The Boreal Forest, depending on where you draw its borders, covers something like 60 per cent of Canada, dominated by spruce, aspen, larch and pine. It stretches from Alaska on our western border into Newfoundland to the east, and houses the majority of the species which define Canadian wilderness, such as bear, moose, wolf and caribou. This kingdom of evergreens is sometimes called the Songbird Nursery of North America, where one-to-three billion migratory species build their nests each year.

Besides these more classic arguments for its importance, the Boreal, in all its shapes and forms, holds beneath it a sum of sequestered carbon equivalent to 20 per cent of what’s already in the atmosphere. As if that weren’t enough, it’s sequestering more all the time, soaking up the culprits of climate change and locking them away in ancient soils.

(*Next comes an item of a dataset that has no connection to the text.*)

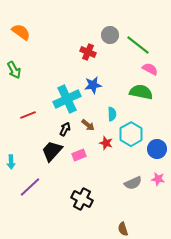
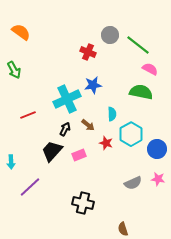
black cross: moved 1 px right, 4 px down; rotated 15 degrees counterclockwise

The Maritimes resides in the so-called “Acadian Forest,” which is the transition zone between the northern Boreal and ecosystems more southerly. We live in a blend of biomes to which the Boreal contributes heavily, but pure Boreal can still be found here at greater altitude, such as among the Cape Breton Highlands.

The importance of intact ecosystems is difficult to overstate. Their ability to absorb and hold carbon makes them a potent tool against climate change, and their age and functionality make them hotspots of biodiversity, which mitigate mass extinction. According to a very enlightening, and at times depressing paper published in the journal Nature this October, a mere five countries contain more than 70 per cent of the planet’s remaining intact wilderness, and second on that list, by virtue of the Boreal, is Canada, ranking us among the most important players in global conservation.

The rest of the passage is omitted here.